The above explanation describes a method in which the phase detection operation between the middle cylinder 1 reproduction signal and the 2nd reproduction signal is performed at the analog level.However, if it is performed at the analog level, the same result can be obtained even if it is performed at the digital code level using an equivalent method. It can be easily inferred that . It can be easily inferred that similar results can be obtained even if the reproduced signal selection circuit is operated at a digital level.

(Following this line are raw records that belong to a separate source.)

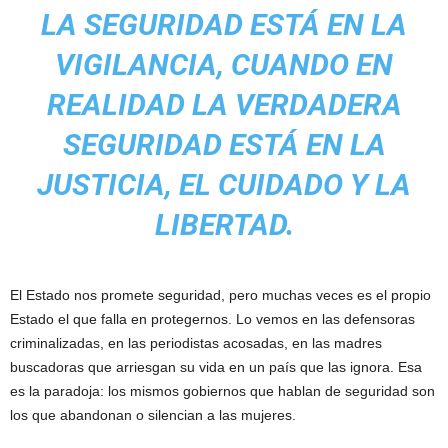
LA SEGURIDAD ESTÁ EN LA
VIGILANCIA, CUANDO EN
REALIDAD LA VERDADERA
SEGURIDAD ESTÁ EN LA
JUSTICIA, EL CUIDADO Y LA
LIBERTAD.
El Estado nos promete seguridad, pero muchas veces es el propio
Estado el que falla en protegernos. Lo vemos en las defensoras
criminalizadas, en las periodistas acosadas, en las madres
buscadoras que arriesgan su vida en un país que las ignora. Esa
es la paradoja: los mismos gobiernos que hablan de seguridad son
los que abandonan o silencian a las mujeres.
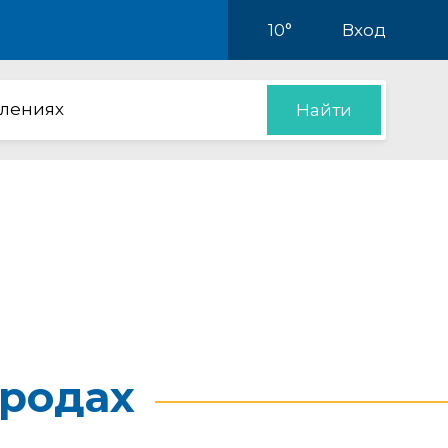
10°
Вход
влениях
Найти
родах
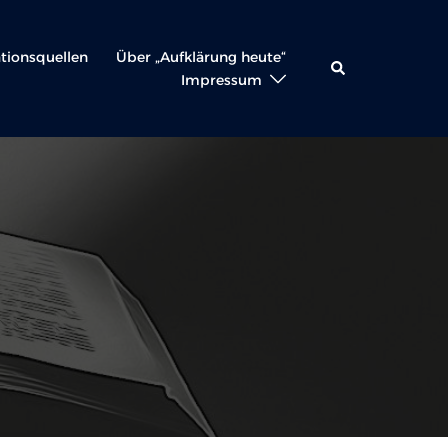
ationsquellen
Über „Aufklärung heute“
Suche
Impressum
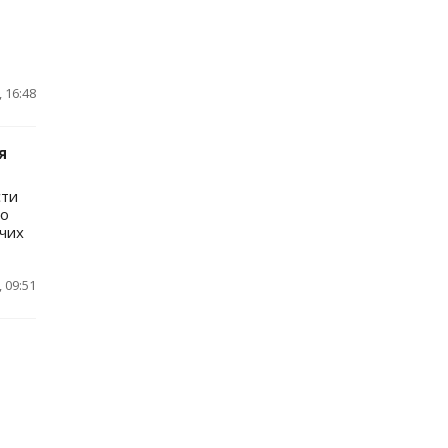
 16:48
я
сти
го
очих
 09:51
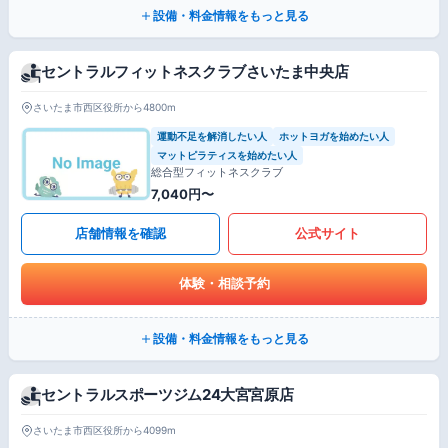
設備・料金情報をもっと見る
セントラルフィットネスクラブさいたま中央店
さいたま市西区役所から4800m
運動不足を解消したい人
ホットヨガを始めたい人
マットピラティスを始めたい人
総合型フィットネスクラブ
7,040円〜
店舗情報を確認
公式サイト
体験・相談予約
設備・料金情報をもっと見る
セントラルスポーツジム24大宮宮原店
さいたま市西区役所から4099m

As described above, a first readout generation circuit and a first digital-to-analog conversion circuit corresponding thereto, a second readout address generation circuit independent of these, and a second digital-to-analog conversion circuit corresponding thereto are provided. The phase difference between the output on the first side and the output on the second side is detected, and the address is generated to eliminate the phase difference between the output on the first side and the second side by acting on the read address generation circuit on the side not selected as the final output. By performing differential control, the expected operation is automatically performed and good replay and interleaved seams can be obtained.

[Brief explanation of drawings]

FIG. 1 is a block diagram showing an example of application of the present invention. FIG. 2 is an explanatory diagram of the operation of the present invention. June 1930 198 20, Ming name 壜傳4j石” Ogisuri U drunken detective 3,
Relationship with the case of the person making the amendment Patent applicant address (residence) Postal code 663 4, Agent 5, Date of amendment order 1920, Month, Day 6, Subject of amendment Attack, Sun Self-Print 7, Contents of Amendment Appendix 90

Claims (1)

[Claims] A first circuit for reading out the encoded acoustic signal written in the digital storage circuit and returning it to the original acoustic signal.
an analog-to-digital conversion circuit, a first read address generation circuit that generates the read address, and a second read address generation circuit that has the same function as the first digital-to-analog conversion circuit;
A digital-to-analog conversion circuit, a second readout address generation circuit that generates the readout address, a first reproduction signal that is the output of the first digital-to-analog conversion circuit, and a second reproduction signal that is the output of the second digital-to-analog conversion circuit.
an analog signal selection circuit having a function of instantly or gradually switching between the first and second reproduction signals, and a phase difference detection circuit that detects a phase difference between the first reproduction signal and the second reproduction signal;
an address difference control circuit having a function of causing the output of the phase difference detection circuit to act on a non-selected read address of the analog signal selection circuit to reduce the phase difference between the first reproduction signal and the second reproduction signal; Of the inputs of the above-mentioned analog signal selection circuit, the reproduced signal on the non-selected side is
An acoustic signal frequency conversion control method characterized in that an acoustic reproduction signal is obtained by matching the phase of the selected signal during mode selection.